YOUR GOAL →
Give back exactly the line containing "The Trump Code" together with all the lines after it, ending at the final line below.

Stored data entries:

Segment Open

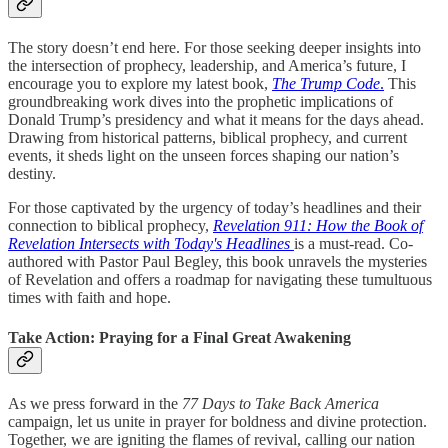
The story doesn’t end here. For those seeking deeper insights into
the intersection of prophecy, leadership, and America’s future, I
encourage you to explore my latest book,
The Trump Code
.
This
groundbreaking work dives into the prophetic implications of
Donald Trump’s presidency and what it means for the days ahead.
Drawing from historical patterns, biblical prophecy, and current
events, it sheds light on the unseen forces shaping our nation’s
destiny.
For those captivated by the urgency of today’s headlines and their
connection to biblical prophecy,
Revelation 911: How the Book of
Revelation Intersects with Today's Headlines
is a must-read. Co-
authored with Pastor Paul Begley, this book unravels the mysteries
of Revelation and offers a roadmap for navigating these tumultuous
times with faith and hope.
Take Action: Praying for a Final Great Awakening
As we press forward in the
77 Days to Take Back America
campaign, let us unite in prayer for boldness and divine protection.
Together, we are igniting the flames of revival, calling our nation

Segment Closed

EXERCISE OUTPUT →
The Trump Code
.
This
groundbreaking work dives into the prophetic implications of
Donald Trump’s presidency and what it means for the days ahead.
Drawing from historical patterns, biblical prophecy, and current
events, it sheds light on the unseen forces shaping our nation’s
destiny.
For those captivated by the urgency of today’s headlines and their
connection to biblical prophecy,
Revelation 911: How the Book of
Revelation Intersects with Today's Headlines
is a must-read. Co-
authored with Pastor Paul Begley, this book unravels the mysteries
of Revelation and offers a roadmap for navigating these tumultuous
times with faith and hope.
Take Action: Praying for a Final Great Awakening
As we press forward in the
77 Days to Take Back America
campaign, let us unite in prayer for boldness and divine protection.
Together, we are igniting the flames of revival, calling our nation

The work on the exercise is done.